12 March - 30 May 2018

 

Meem Gallery presents Saqqakhaneh, an exhibition of works by Modern Iranian masters, Massoud Arabshahi, Faramarz Pilaram, Sohrab Sepehri, Sadegh Tabrizi, Parviz Tanavoli and Charles Hossein Zenderoudi. Selected for their exceptional quality and rarity - with a particular focus on highlighting the breadth of styles within the Saqqakhaneh movement, this collection of 30 works, previously unseen by the public were created between 1959 -1964.

 

Credited with the establishment of a modernist approach to a national artistic identity, the 'neo-traditional' Saqqakhaneh movement was formed in the early 1960s. The style that initially applied to painting, sculpture and repurposed visual elements from votive Shiite art quickly came to be more generally identified with artists whose work was rooted in traditionally Iranian, decorative pre-Islamic and Islamic elements, and folk art.
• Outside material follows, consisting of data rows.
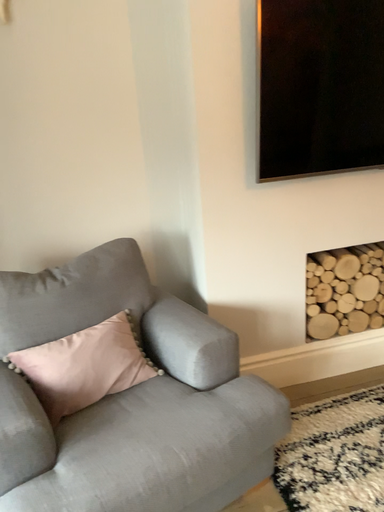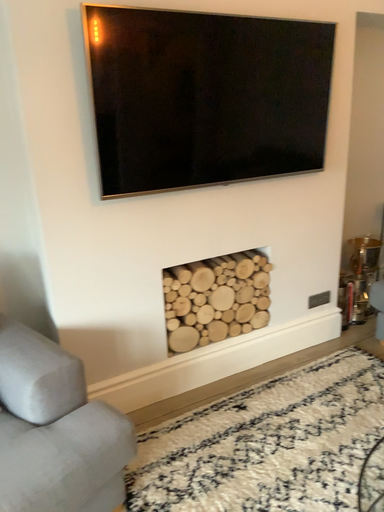 Question: How did the camera likely rotate when shooting the video?

Choices:
 (A) rotated left
 (B) rotated right

Answer: (B) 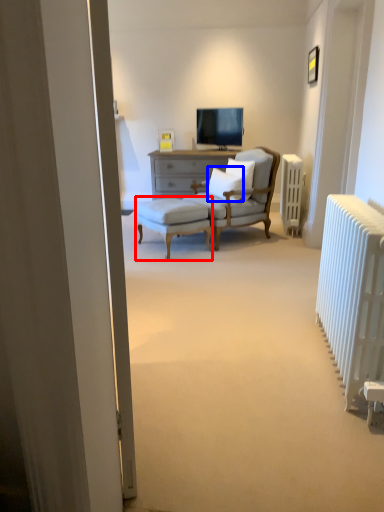 Question: Which object is further to the camera taking this photo, stool (highlighted by a red box) or pillow (highlighted by a blue box)?

Choices:
 (A) stool
 (B) pillow

Answer: (B) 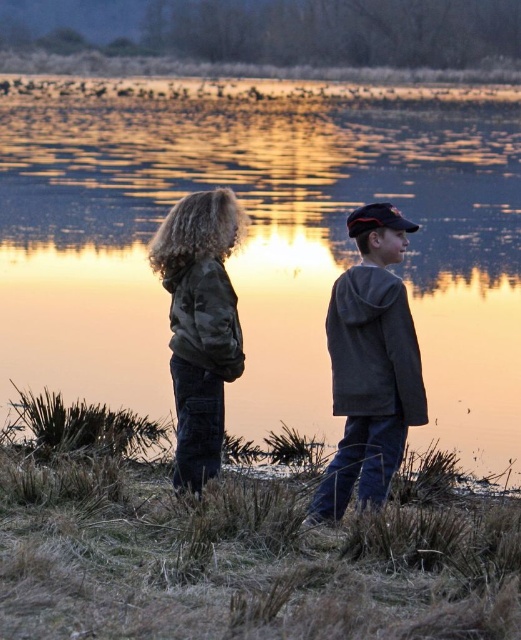 You are a photographer aiming to capture a clear shot of both the glistening water at center and the camo jacket at center. Since you want both elements in focus, which one should you adjust your camera focus on first to ensure the other remains sharp?

You should focus on the camo jacket at center first because it is farther away from the viewer than the glistening water at center. By focusing on the farther object, the closer object will naturally fall into the depth of field and remain sharp. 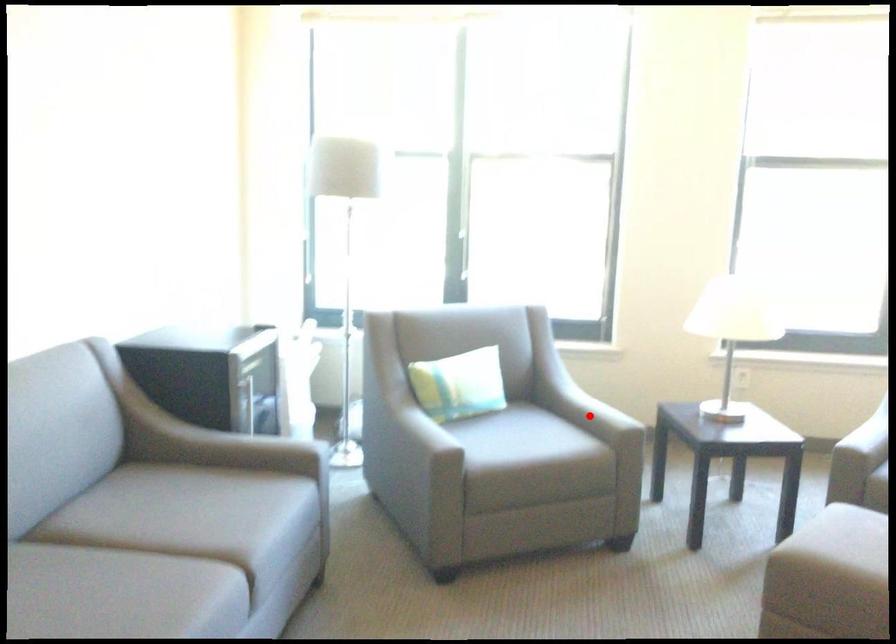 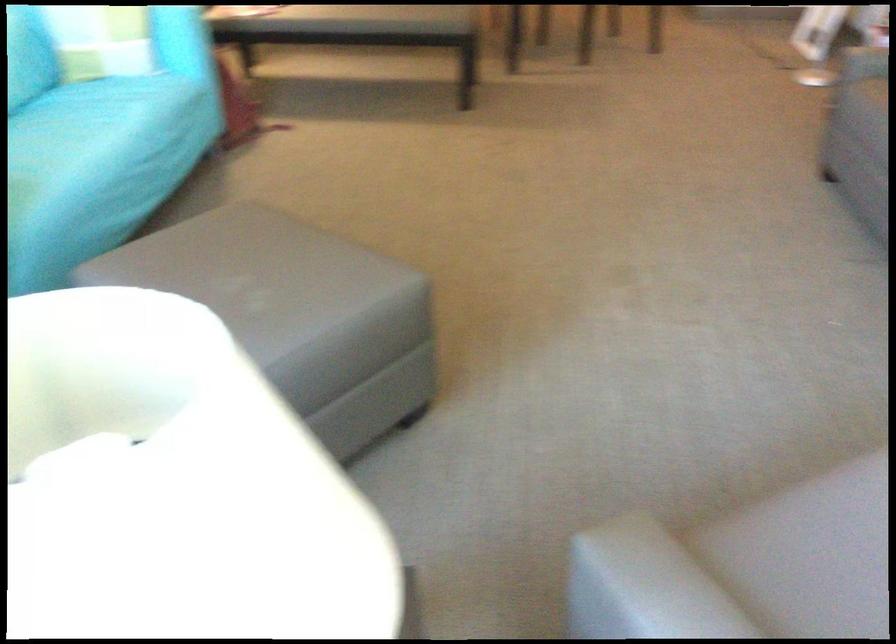 Question: A red point is marked in image1. In image2, is the corresponding 3D point closer to the camera or farther? Reply with the corresponding letter.

Choices:
 (A) The corresponding 3D point is closer.
 (B) The corresponding 3D point is farther.

Answer: (A) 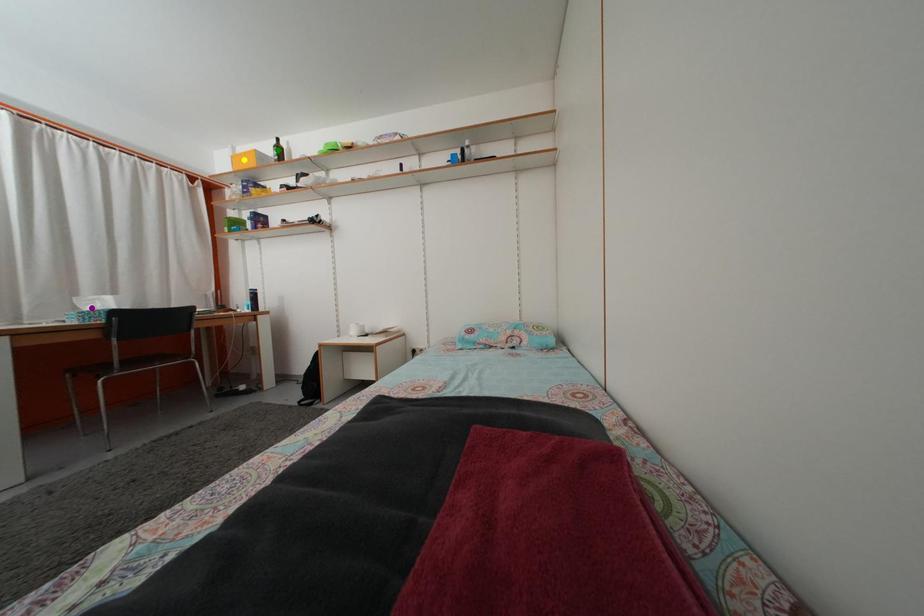 Order these from nearest to farthest:
purple point | yellow point | green point

purple point < yellow point < green point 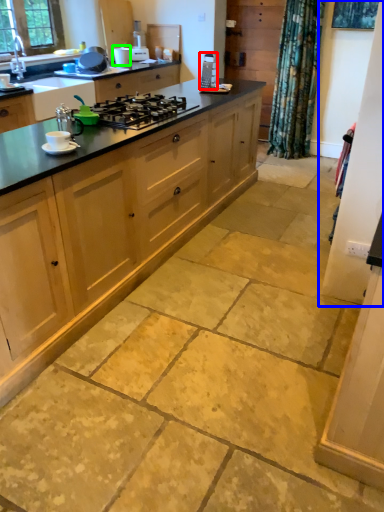 Question: Which is nearer to the appliance (highlighted by a red box)? screen door (highlighted by a blue box) or appliance (highlighted by a green box).

Choices:
 (A) screen door
 (B) appliance

Answer: (B)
From the formal, stylised motifs present in courtly art to vernacular handicrafts, many forms were explored and reinterpreted, including calligraphy, miniature painting, textiles, and architectural elements. 

 

Affiliated in some capacity with the Tehran College of Decorative Arts (later known as the Faculty of Decorative Arts), the artists created a modern idiom by realising the affinity between aspects of these indigenous forms and modern Western art movements, most notably twentieth-century abstract art. 

 

The term, Saqqakhaneh was first used to refer to the emergence of the group of young artists in 1963 by art critic, Karim Emami. Borrowing the name of commemorative public water fountains traditionally decorated by pilgrims with symbolic objects, Emami recognised connections between the diverse stylistic characteristics of the group that he argued were united by a uniquely Iranian identity.

 

From Charles Hossein Zenderoudi and Faramarz Pilaram who along with Parviz Tanavoli and Sadegh Tabrizi initially took much of their inspiration from the conservative practice of Persian calligraphy, to Massoud Arabshahi's fascination with Achaemenid and Babylonian cultures, and Sohrab Sepehri's pure abstraction based on nature, the Saqqakhaneh movement encompasses an extraordinary variety of innovative artwork which set the standard for future generations of Iranian artists.